TASK STATEMENT →
Each line of the records that includes "segédanyag" should be found and copied.

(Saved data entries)
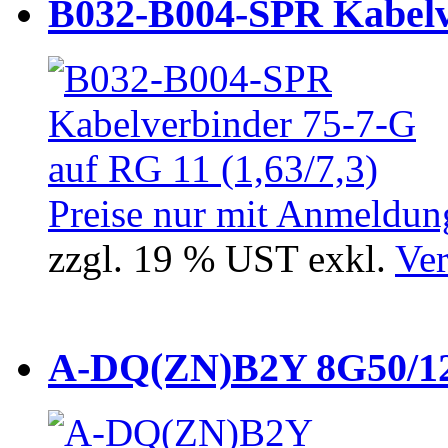
B032-B004-SPR Kabelve
Preise nur mit Anmeldung
zzgl. 19 % UST exkl.
Ver
A-DQ(ZN)B2Y 8G50/12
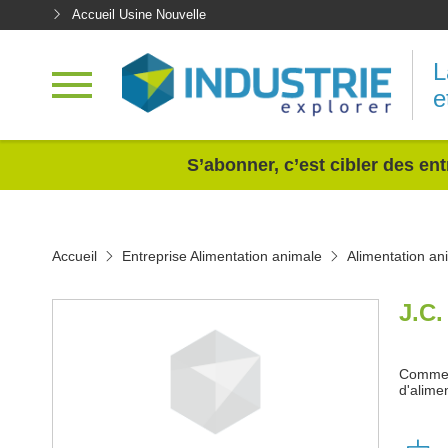
Accueil Usine Nouvelle
L
e
<
S’abonner, c’est cibler des ent
Accueil
Entreprise Alimentation animale
Alimentation an
J.C
Commerc
d'alimen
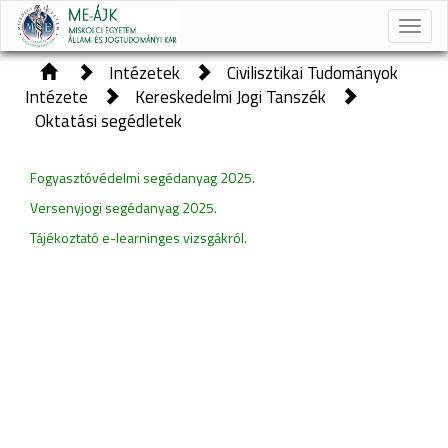
Toggle
naviga
Intézetek
Civilisztikai Tudományok
Intézete
Kereskedelmi Jogi Tanszék
Oktatási segédletek
Fogyasztóvédelmi segédanyag 2025.
Versenyjogi segédanyag 2025.
Tájékoztató e-learninges vizsgákról.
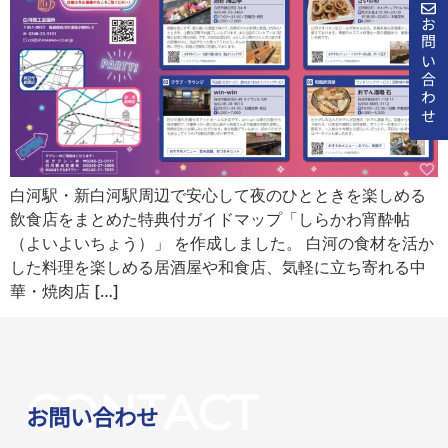
お問い合わせ
白河駅・新白河駅周辺で安心して夜のひとときを楽しめる
飲食店をまとめた特典付ガイドマップ「しらかわ宵酔帖
（よいよいちょう）」 を作成しました。 白河の食材を活か
した料理を楽しめる居酒屋や和食店、気軽に立ち寄れる中
華・焼肉店 […]
CONTACT
お問い合わせ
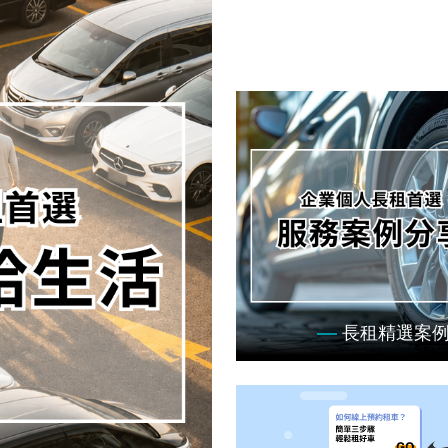
長租精選案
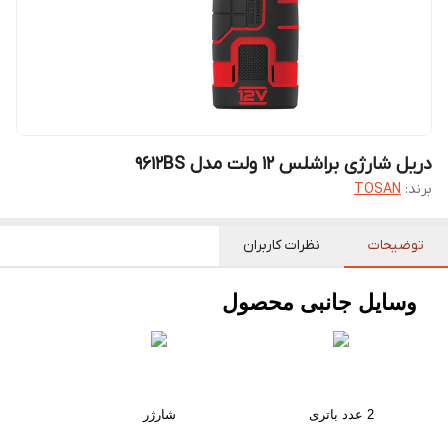
دریل شارژی براشلس 12 ولت مدل 9612BS
برند:
TOSAN
توضیحات
نظرات کاربران
وسایل جانبی محصول
2 عدد باتری
شارژر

PROBLEM SOLUTION →
Fogyasztóvédelmi segédanyag 2025.
Versenyjogi segédanyag 2025.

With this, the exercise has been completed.